Learning by Doing: a Minimal Sentiment Classifier

Tutorial · Post-mortem

Published September 3, 2025 · Tags: nlp transformers tutorial post-mortem

TL;DR

I built a compact sentiment-classifier project (training + predict) as a short learning exercise using Hugging Face Transformers, Datasets, and PyTorch.
This post documents what we built, why, the errors we hit, how we fixed them, and a frank critique of the project with immediate next steps.

Motivation

We wanted a concise, reproducible exercise to practice fine-tuning transformer models and to document the common pitfalls newcomers (and sometimes veterans) face when building ML tooling. The goals were simple:

Build a tiny pipeline that trains a binary sentiment classifier on IMDB (or a tiny sampled subset) and saves a best model.
Make it easy to reproduce locally (Windows, small GPU), run smoke tests, and share learnings in a short blog post.

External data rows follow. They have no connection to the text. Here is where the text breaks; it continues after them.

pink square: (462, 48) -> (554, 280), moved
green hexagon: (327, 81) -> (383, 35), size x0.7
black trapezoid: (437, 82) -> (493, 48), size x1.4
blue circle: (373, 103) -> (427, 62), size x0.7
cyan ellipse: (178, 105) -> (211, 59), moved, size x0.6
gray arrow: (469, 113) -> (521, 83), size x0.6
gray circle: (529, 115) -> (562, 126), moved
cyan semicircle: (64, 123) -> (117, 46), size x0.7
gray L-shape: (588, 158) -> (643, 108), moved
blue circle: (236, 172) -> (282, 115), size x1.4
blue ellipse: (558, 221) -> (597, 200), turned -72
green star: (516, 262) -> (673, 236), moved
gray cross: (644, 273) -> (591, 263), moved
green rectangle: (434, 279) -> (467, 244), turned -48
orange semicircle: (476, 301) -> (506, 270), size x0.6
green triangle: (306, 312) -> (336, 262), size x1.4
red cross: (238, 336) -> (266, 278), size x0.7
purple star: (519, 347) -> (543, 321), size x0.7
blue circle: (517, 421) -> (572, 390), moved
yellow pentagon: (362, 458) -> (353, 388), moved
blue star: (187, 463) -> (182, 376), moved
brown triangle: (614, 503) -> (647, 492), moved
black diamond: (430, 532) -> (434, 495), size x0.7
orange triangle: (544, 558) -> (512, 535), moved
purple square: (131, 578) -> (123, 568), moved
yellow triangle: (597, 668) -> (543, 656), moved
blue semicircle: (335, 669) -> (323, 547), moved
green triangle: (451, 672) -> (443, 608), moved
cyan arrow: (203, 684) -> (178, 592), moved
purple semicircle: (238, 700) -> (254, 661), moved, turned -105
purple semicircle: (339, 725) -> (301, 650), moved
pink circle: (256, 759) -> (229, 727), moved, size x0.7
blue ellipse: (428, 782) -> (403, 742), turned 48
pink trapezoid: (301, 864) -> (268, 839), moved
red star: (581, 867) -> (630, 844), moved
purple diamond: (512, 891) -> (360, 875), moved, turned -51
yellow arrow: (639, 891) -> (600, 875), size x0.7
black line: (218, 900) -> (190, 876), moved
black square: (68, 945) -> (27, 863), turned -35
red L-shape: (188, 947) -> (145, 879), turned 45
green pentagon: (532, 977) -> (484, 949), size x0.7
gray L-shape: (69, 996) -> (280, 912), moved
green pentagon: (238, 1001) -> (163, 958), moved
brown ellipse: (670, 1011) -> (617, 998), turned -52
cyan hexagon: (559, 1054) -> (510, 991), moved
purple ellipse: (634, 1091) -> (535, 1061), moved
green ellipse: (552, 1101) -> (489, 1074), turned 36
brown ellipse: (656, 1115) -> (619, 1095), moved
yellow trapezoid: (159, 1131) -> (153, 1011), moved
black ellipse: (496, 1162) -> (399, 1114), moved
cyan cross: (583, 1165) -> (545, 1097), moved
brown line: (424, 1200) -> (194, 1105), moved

This repo is deliberately small and opinionated — it’s a learning artifact, not production ready. The value is in the problems encountered and how they were solved.

What we built

train.py — config-driven training script using Transformers.Trainer.
predict.py — loads the saved best model and predicts a single text.
config.yaml / dev_config.yaml — runtime configs; dev_config.yaml is minimized for fast smoke runs.
tests/test_smoke.py — tiny pytest forward-pass test using from_config() models (no downloads required).
.gitignore and project-level docs (this post).

Design decisions

Use configs (YAML) for hyperparameters so we can run fast dev experiments and larger runs without code edits.
Keep training code simple and readable rather than abstracted into many modules — easier for a small learning project.

Repro (quick)

Dev smoke run (PowerShell)

& "D:/Sentiment Classifier/.venv/Scripts/python.exe" "D:/Sentiment Classifier/sentiment-classifier/train.py" "D:/Sentiment Classifier/sentiment-classifier/dev_config.yaml"

Run tests

cd "D:/Sentiment Classifier"
& ".venv/Scripts/python.exe" -m pytest -q

What went wrong (real problems encountered)

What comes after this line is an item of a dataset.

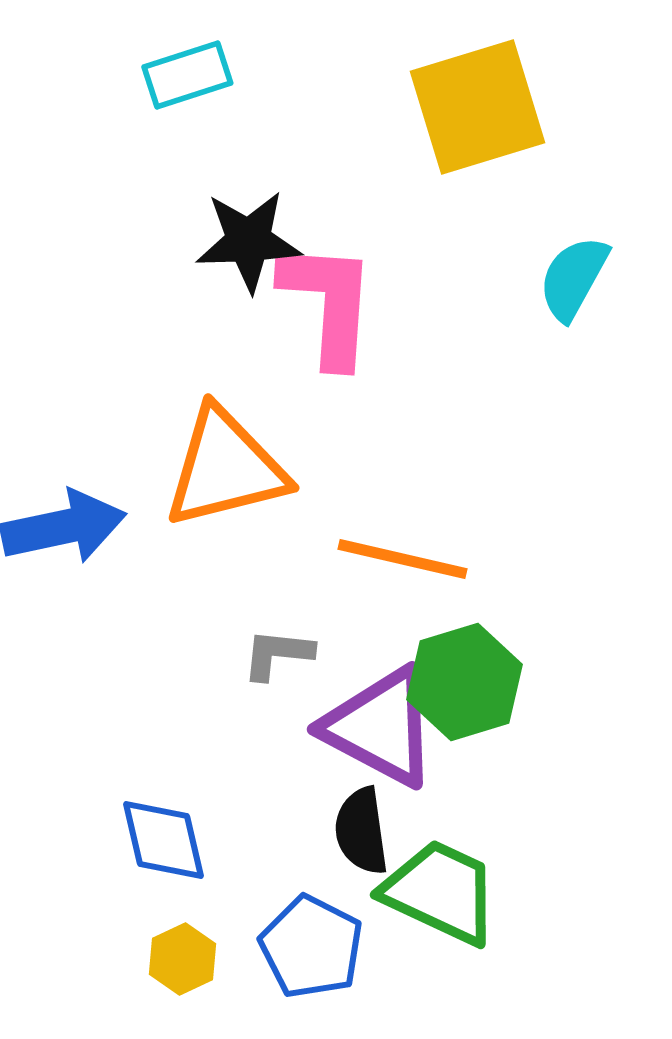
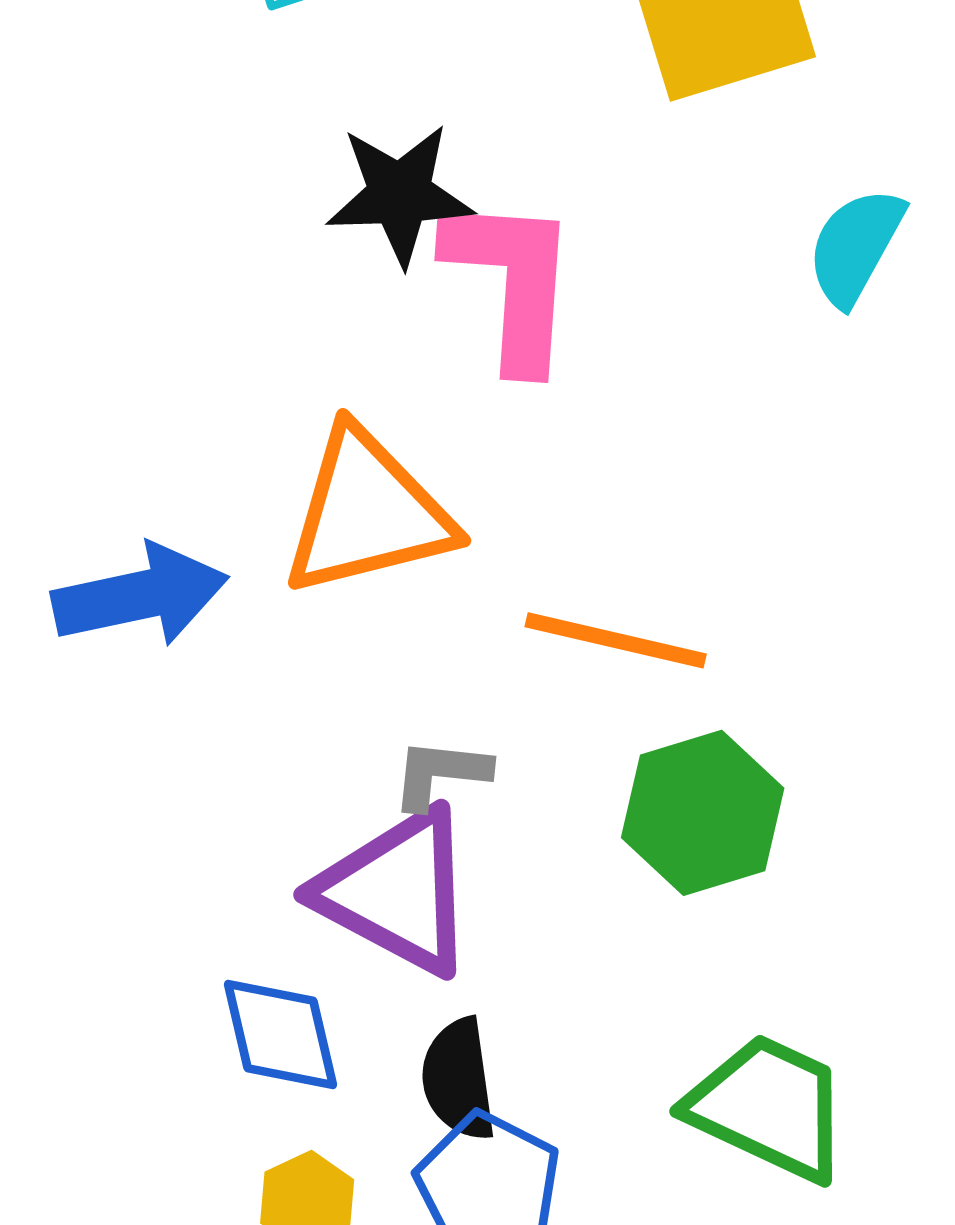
purple triangle: (380, 727) -> (397, 891), moved
black semicircle: (361, 831) -> (459, 1079), moved
green trapezoid: (440, 892) -> (769, 1107), moved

Missing evaluation dependency: evaluate expected scikit-learn for some metrics. Result: metrics import errors.
Transformers API mismatch: different versions of TrainingArguments expect evaluation_strategy vs eval_strategy — passing the wrong kwarg crashed construction.
Save/eval strategy mismatch: load_best_model_at_end=True throws a ValueError unless save_strategy equals the evaluation strategy.
Deprecated Trainer argument: older Trainer usages set tokenizer= directly; docs recommend processing_class + data_collator=DataCollatorWithPadding(tokenizer).
YAML parsing quirks: bare no/yes become booleans; this broke a save_strategy field in dev configs.
Gigantic model files accidentally committed: pushing failed due to large results/ artifacts.

How we fixed them

Install missing packages (scikit-learn) so evaluate metrics work.
Add robust code in train.py to detect whether TrainingArguments.__init__ accepts evaluation_strategy or eval_strategy and pass the correct kwarg accordingly.
When load_best_model_at_end is true, programmatically align save_strategy with the chosen evaluation strategy.
Replace deprecated tokenizer= usage with processing_class=tokenizer and DataCollatorWithPadding.
Make small config values explicit strings (e.g., save_strategy: "no") to avoid YAML boolean parsing.
Remove large artifacts from git history: untrack results/, add .gitignore, create a backup branch, then filter history and force-push the cleaned repo.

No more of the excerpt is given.